La Pologne balaye les critiques de Bruxelles sur l’Etat de droit

Manifestation pro-UE à Varsovie en 2016. [Kacper Pempel/Reuters]

La Pologne a semblé rejeter lundi les demandes de la Commission européenne de réformer ses institutions judiciaires dans le respect des critères communautaires du droit, ranimant le risque de voir Varsovie perdre son droit de vote au sein de l’UE.

Les tensions se sont accrues entre Varsovie et Bruxelles depuis l’arrivée au pouvoir en 2015 des conservateurs eurosceptiques du parti Droit et Justice (PiS) qui souhaitent apporter des changements institutionnels notamment dans le fonctionnement de la Cour constitutionnelle polonaise et exercer un contrôle étendu sur les magistrats du parquet.

En décembre, la Commission européenne a donné deux mois à la Pologne pour prendre les mesures nécessaires afin de protéger les pouvoirs de la Cour constitutionnelle après une série de nominations et des réformes qui semblaient destinées à réduire son indépendance.

Critères européens

Dans un communiqué publié lundi, le ministère polonais des Affaires étrangères a affirmé que tous les changements apportés étaient « conformes aux critères européens », et avaient créé les « bonnes conditions pour un fonctionnement normal » de la Cour constitutionnelle.

>>Lire : La Commission se penche sur l’État de droit en Pologne

 

« Une fois encore, la Pologne rappelle que le contentieux politique actuel sur les principes de fonctionnement de la Cour constitutionnelle ne peuvent servir de base pour affirmer qu’il existe une menace systémique sur les règles du droit », ajoute le communiqué.

Le vice-président de la Commission européenne Frans Timmermans a appelé samedi les autres pays membres de l’UE à soutenir Bruxelles dans cette affaire de réforme judiciaire polonaise.

« Il est clair que la Commission ne peut pas le faire seule », a déclaré Timmermans dans un entretien à Reuters. « Les Etats membres et la Commission doivent être solidaires.
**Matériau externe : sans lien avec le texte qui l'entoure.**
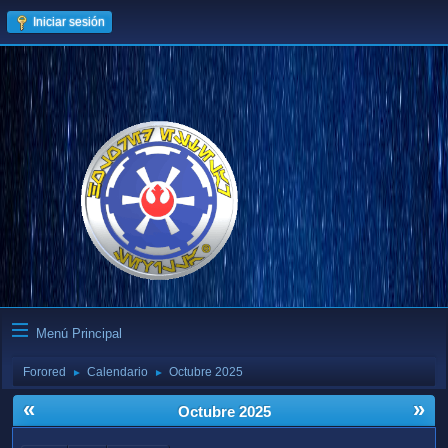
Iniciar sesión
Menú Principal
Forored
Calendario
Octubre 2025
►
►
«
»
Octubre 2025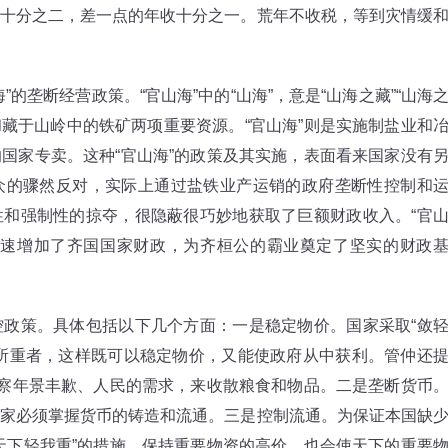
十分之二，差一点的年收十分之一。荒年不收税，等到灾情缓
垄断经营政策。“官山海”中的“山海”，意是“山海之藏”“山海
和藏于山岭中的铁矿两项重要资源。“官山海”则是实施制盐业和
国家专卖。这种“官山海”的政策及其实施，表面看来国家没有
众的骤然反对，实际上通过盐铁业产运销的政府垄断性控制和
和强制性的掠夺，很隐蔽很巧妙地获取了巨额财政收入。“官
迅速增加了齐国国家财政，为齐桓公的霸业奠定了坚实的财政
策。具体包括以下几个方面：一是稳定物价。国家采取“敛
所重者，这样既可以稳定物价，又能使政府从中获利。管仲还
观察年景丰歉、人民的需求，来收散粮食和物品。二是垄断货币
家必须掌握货币的铸造和流通。三是控制流通。为保证本国缺
天下轻我重”的措施，保持重要物资的高价，也会使天下的重要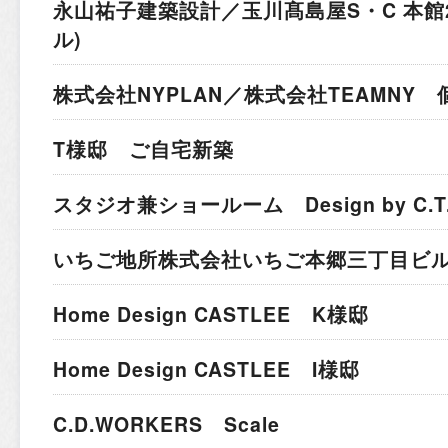
永山祐子建築設計／玉川髙島屋S・C 本館
ル)
株式会社NYPLAN／株式会社TEAMNY
T様邸 ご自宅新築
スタジオ兼ショールーム Design by C.T.A I
いちご地所株式会社
いちご本郷三丁目ビ
Home Design CASTLEE K様邸
Home Design CASTLEE I様邸
C.D.WORKERS Scale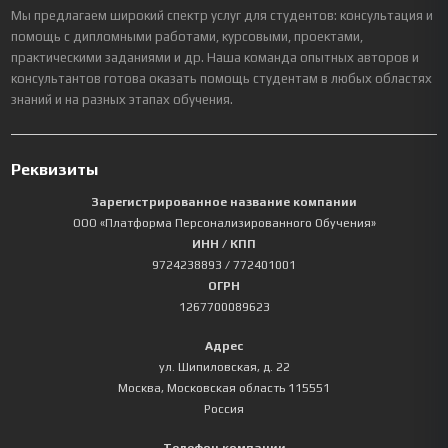
Мы предлагаем широкий спектр услуг для студентов: консультация и
помощь с дипломными работами, курсовыми, проектами,
практическими заданиями и др. Наша команда опытных авторов и
консультантов готова оказать помощь студентам в любых областях
знаний и на разных этапах обучения.
Реквизиты
Зарегистрированное название компании
ООО «Платформа Персонализированного Обучения»
ИНН / КПП
9724238893
/ 772401001
ОГРН
1267700089623
Адрес
ул. Шипиловская, д. 22
Москва
,
Московская область
115551
Россия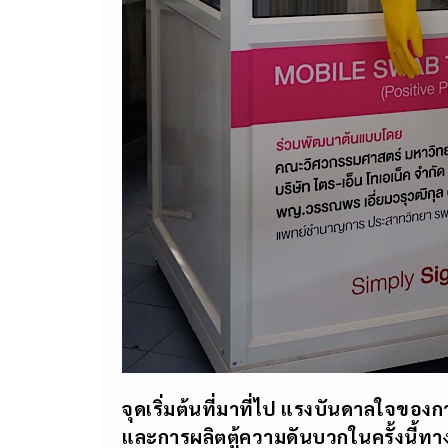
จุดเริ่มต้นที่มาที่ไป แรงบันดาลใจขอ
และการผลิตตู้ความดันบวกในครั้งนี้ท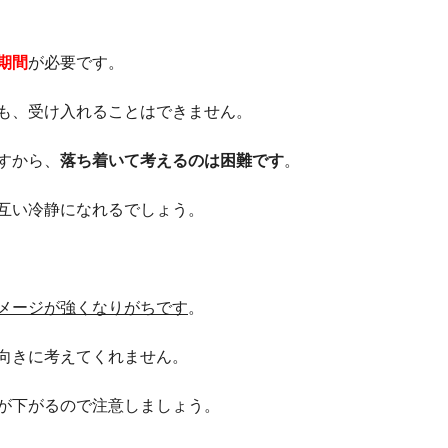
期間
が必要です。
も、受け入れることはできません。
すから、
落ち着いて考えるのは困難です
。
互い冷静になれるでしょう。
メージが強くなりがちです
。
向きに考えてくれません。
が下がるので注意しましょう。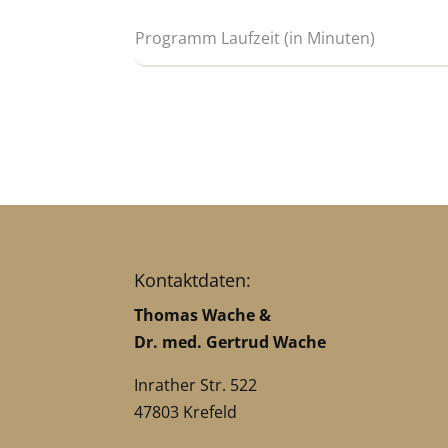
Kontaktdaten:
Thomas Wache &
Dr. med. Gertrud Wache
Inrather Str. 522
47803 Krefeld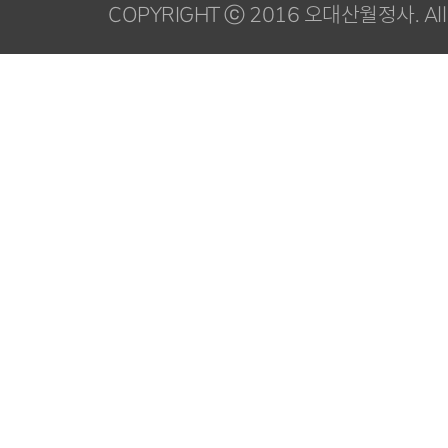
COPYRIGHT ⓒ 2016 오대산월정사. All R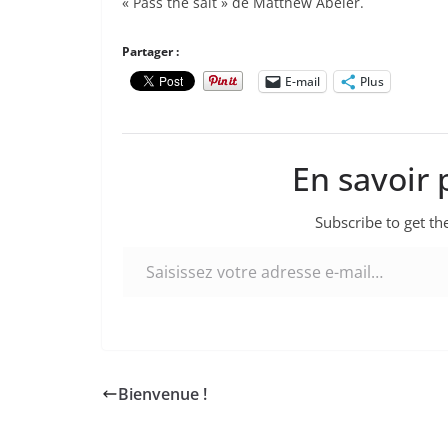
« Pass the salt » de Matthew Abeler.
Partager :
E-mail
Plus
En savoir 
Subscribe to get the
Saisissez votre adresse e-mail…
Bienvenue !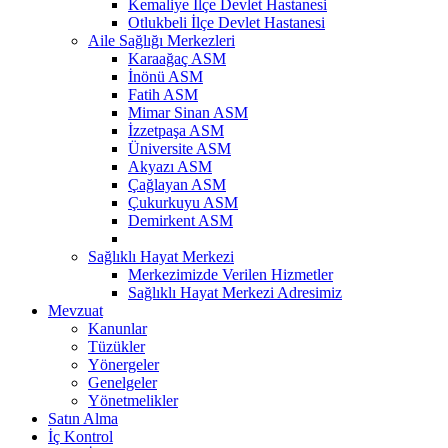
Kemaliye İlçe Devlet Hastanesi
Otlukbeli İlçe Devlet Hastanesi
Aile Sağlığı Merkezleri
Karaağaç ASM
İnönü ASM
Fatih ASM
Mimar Sinan ASM
İzzetpaşa ASM
Üniversite ASM
Akyazı ASM
Çağlayan ASM
Çukurkuyu ASM
Demirkent ASM
Sağlıklı Hayat Merkezi
Merkezimizde Verilen Hizmetler
Sağlıklı Hayat Merkezi Adresimiz
Mevzuat
Kanunlar
Tüzükler
Yönergeler
Genelgeler
Yönetmelikler
Satın Alma
İç Kontrol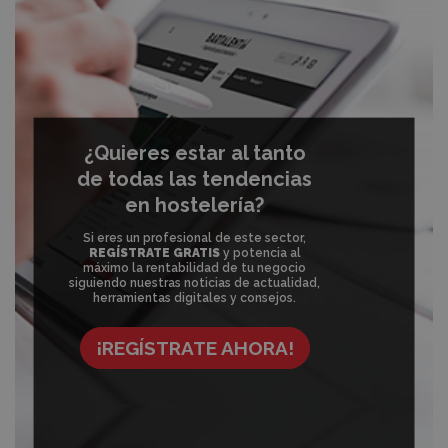
¿Quieres estar al tanto
de todas las tendencias
en hostelería?
Si eres un profesional de este sector,
REGÍSTRATE GRATIS
y potencia al
máximo la rentabilidad de tu negocio
siguiendo nuestras noticias de actualidad,
herramientas digitales y consejos.
¡REGÍSTRATE AHORA!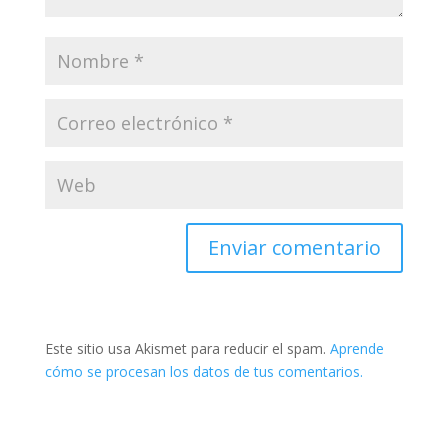
Este sitio usa Akismet para reducir el spam.
Aprende
cómo se procesan los datos de tus comentarios.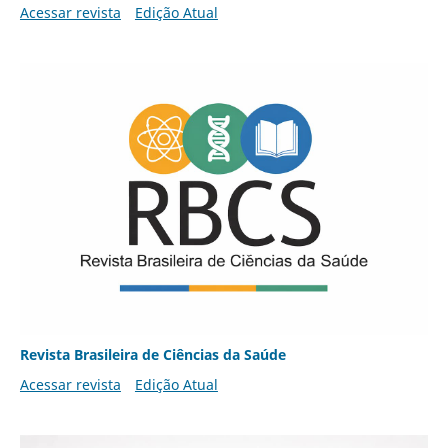
Acessar revista
Edição Atual
Revista Brasileira de Ciências da Saúde
Acessar revista
Edição Atual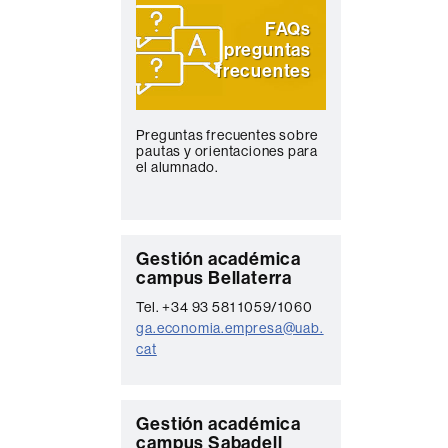
FAQs
preguntas
frecuentes
Preguntas frecuentes sobre
pautas y orientaciones para
el alumnado.
C
Gestión académica
campus Bellaterra
o
Tel. +34 93 581 1059/1060
n
ga.economia.empresa@uab.
t
cat
a
c
C
Gestión académica
t
campus Sabadell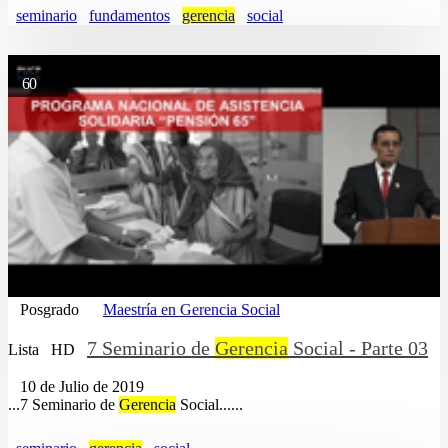
seminario
fundamentos
gerencia
social
60
Posgrado
Maestría en Gerencia Social
7 Seminario de
Gerencia
Social - Parte 03
Lista
HD
10 de Julio de 2019
...7 Seminario de
Gerencia
Social......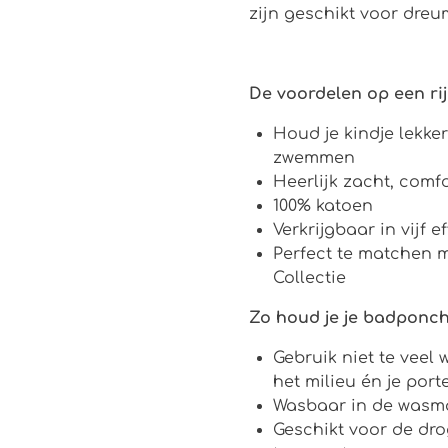
zijn geschikt voor dreu
De voordelen op een rij
Houd je kindje lekke
zwemmen
Heerlijk zacht, comf
100% katoen
Verkrijgbaar in vijf e
Perfect te matchen 
Collectie
Zo houd je je badponc
Gebruik niet te veel 
het milieu én je por
Wasbaar in de wasm
Geschikt voor de dro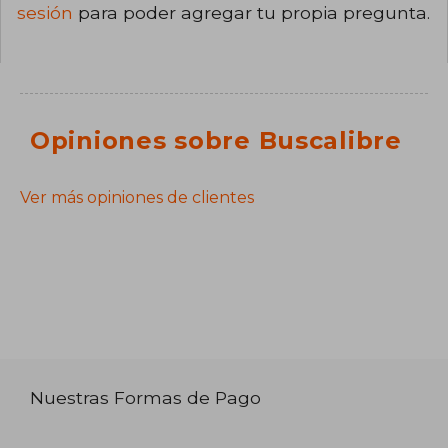
sesión
para poder agregar tu propia pregunta.
Opiniones sobre Buscalibre
Ver más opiniones de clientes
Nuestras Formas de Pago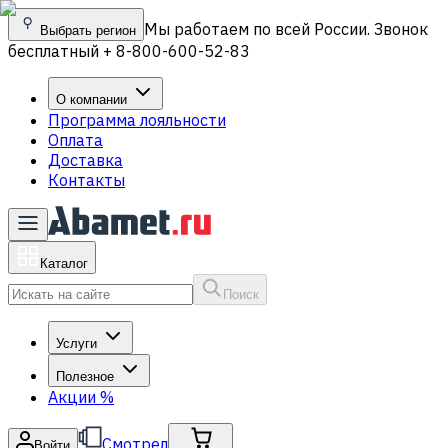
Мы работаем по всей России. Звонок
Выбрать регион
бесплатный + 8-800-600-52-83
О компании
Программа лояльности
Оплата
Доставка
Контакты
Каталог
Поиск
Услуги
Полезное
Акции
%
Смотрел
Войти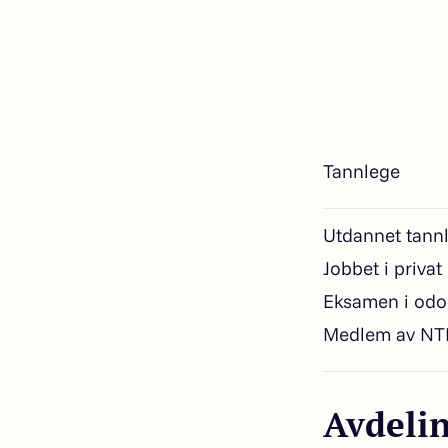
Tannlege
Utdannet tannl
Jobbet i priva
Eksamen i odon
Medlem av NTF
Avdeli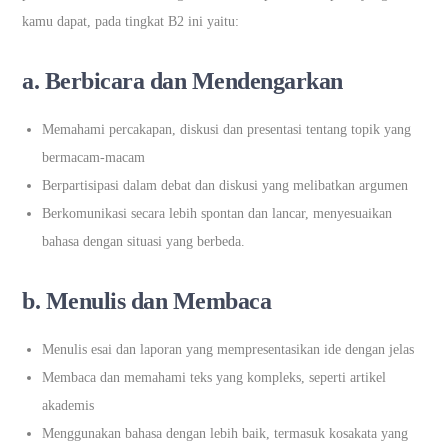
kamu dapat, pada tingkat B2 ini yaitu:
a. Berbicara dan Mendengarkan
Memahami percakapan, diskusi dan presentasi tentang topik yang
bermacam-macam
Berpartisipasi dalam debat dan diskusi yang melibatkan argumen
Berkomunikasi secara lebih spontan dan lancar, menyesuaikan
bahasa dengan situasi yang berbeda.
b. Menulis dan Membaca
Menulis esai dan laporan yang mempresentasikan ide dengan jelas
Membaca dan memahami teks yang kompleks, seperti artikel
akademis
Menggunakan bahasa dengan lebih baik, termasuk kosakata yang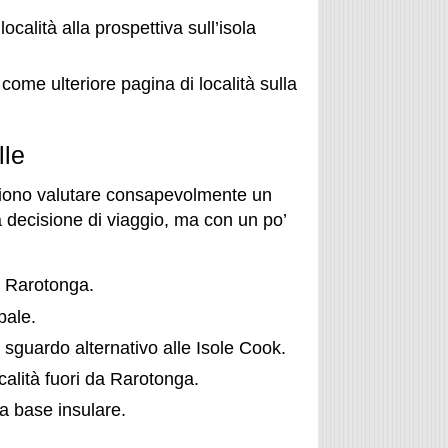
ocalità alla prospettiva sull’isola
me ulteriore pagina di località sulla
lle
ogliono valutare consapevolmente un
a decisione di viaggio, ma con un po’
a Rarotonga.
pale.
o sguardo alternativo alle Isole Cook.
ocalità fuori da Rarotonga.
a base insulare.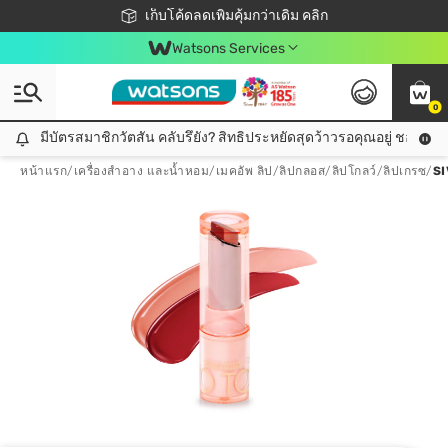
ชอปออนไลน์ครั้งแรก ลดเพิ่มจุก ๆ 10%! 🎉
เก็บโค้ดลดเพิ่มคุ้มกว่าเดิม คลิก
สมาชิกวัตสัน คลับดียังไง?
📦ส่งฟรี! เมื่อชอป 499฿
Watsons Services
0
มีบัตรสมาชิกวัตสัน คลับรึยัง? สิทธิประหยัดสุดว้าวรอคุณอยู่ ชอปคุ้มกว
มีบัตรสมาชิกวัตสัน คลับรึยัง? สิทธิประหยัดสุดว้าวรอคุณอยู่ ชอปคุ้มกว่าเดิม คลิก!
หน้าแรก
/
เครื่องสำอาง และน้ำหอม
/
เมคอัพ ลิป
/
ลิปกลอส/ลิปโกลว์/ลิปเกรซ
/
S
Chacun doit prendre ses responsabilités ».

>>Lire : Les atteintes à l’état de droit se poursuivent en Pologne

Le gouvernement polonais affirme que le dialogue entre la Commission et un pays membre doit être fondé sur des règles de respect de la souveraineté, de l’objectivité et de l’identité nationale.

Front  contre la Pologne

La demande de Timmermans adressée aux autres Etats afin de « constituer un front avec la Commission européenne contre la Pologne constitue l’exemple évident d’une violation de ces règles », ajoute le communiqué du ministère.

« La Pologne considère ces initiatives comme animées par des motifs politiques destinées à stigmatiser un Etat membre. Nous appelons le vice-président de la Commission européenne à cesser ces initiatives », poursuit le texte.

>>Lire : État de droit : la Pologne refuse de céder

Un porte-parole de la Commission européenne a indiqué que celle-ci avait reçu la réponse de la Pologne et allait l’étudier. « La Commission n’a pas d’orientation politique quand il s’agit de règles de droit. Quand le droit est mis en cause dans un Etat membre, c’est un problème pour tous les autres Etats membres », a précisé le porte-parole.